During the Great Migration of 1914-1918, many rural Americans from South headed to the industrial North for employment opportunities. Among the many new mass congregations in American industrial cities, was a Harlem, New York City, a convergence of African-Americans from all over the country.
Harlem was essentially a Jewish neighborhood, until the black community settled here and in some parts of Chicago and Washington D.C, in the early decades of 1900. It went on to become the most influential African-American neighborhood in the 1920s.
Jean Toomer, Claude McKay, Zora Neale Hurston, Langston Hughes and James Johnson were acclaimed authors who grew in importance nationally. Their works pertaining to production of fictional work, art, magazines and newspapers demanding equality and humanitarian rights became tremendously popular nationwide.
The Harlem Renaissance showed the entire world that these people who were once thought of as slaves: people who could not think for themselves, could not be educated and were not allowed equal rights were now making significant contributions to societies all over the world in all facets of education, literature, the arts, and culture.
The movement embraced more than literature: it included race-building and image-building, jazz poeticcs, progressive or socialist politics, racial integration, the musical and sexual freedom of Harlem nightlife, and the pursuit of hedonism.
Sterling Brown, a lesser-known Renaissance writer, has identified five themes animating the movement: 1) Africa as a source of race pride, 2) black American heroes, 3) racial political propaganda, 4) the black folk tradition, and 5) candid self-revelation.
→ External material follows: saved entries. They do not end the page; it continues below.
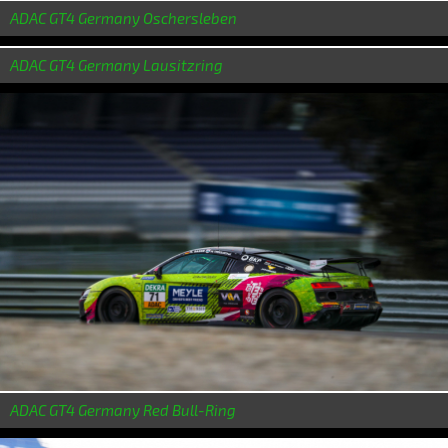
ADAC GT4 Germany Oschersleben
ADAC GT4 Germany Lausitzring
ADAC GT4 Germany Red Bull-Ring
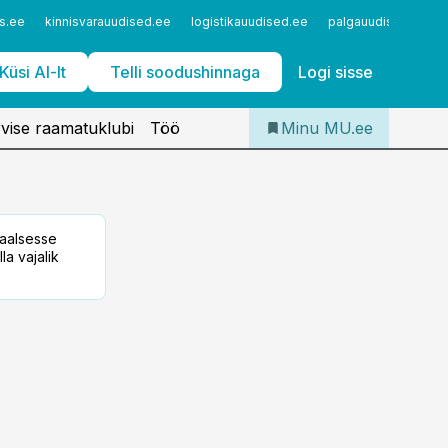
Iseteenindus
s.ee
kinnisvarauudised.ee
logistikauudised.ee
palgauudised.ee
Telli Meditsiiniuudised
Küsi AI-lt
Telli soodushinnaga
Logi sisse
vise raamatuklubi
Töö
Minu MU.ee
taalsesse
la vajalik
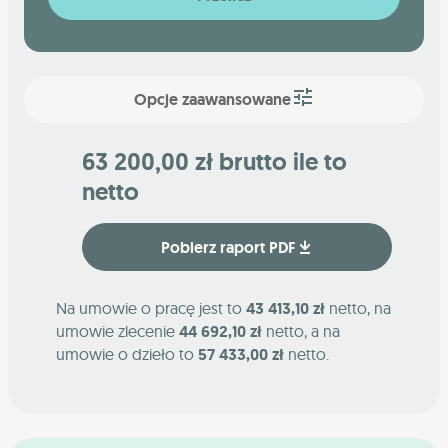
Opcje zaawansowane
63 200,00 zł brutto ile to
netto
Pobierz raport PDF
Na umowie o pracę jest to
43 413,10 zł
netto, na
umowie zlecenie
44 692,10 zł
netto, a na
umowie o dzieło to
57 433,00 zł
netto.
Nobody could have anticipated the Great Depression, but the renaissance was shattered by it because of naive assumptions about the centrality of culture, unrelated to economic and social realities. They were comrades in this innocence with many white intellectuals of the time.
No aspect of the Harlem Renaissance shaped America and the entire world as much as jazz. Jazz flouted many musical conventions with its syncopated rhythms and improvised instrumental solos.
Harlem's Cotton Club boasted the talents of Duke Ellington. Singers such as Bessie Smith and Billie Holiday popularized blues and jazz vocals. Jelly Roll Morton and Louis Armstrong drew huge audiences as white Americans as well as African Americans caught jazz fever.
For aspiring African-American writers in the 1920s, Harlem was the place to be. Never before in America had there been such a creative environment for black poets, playwrights, novelists, essayists, artists, and musicians. While blacks in other cities faced race riots, many in Harlem were able to thrive in a supportive community.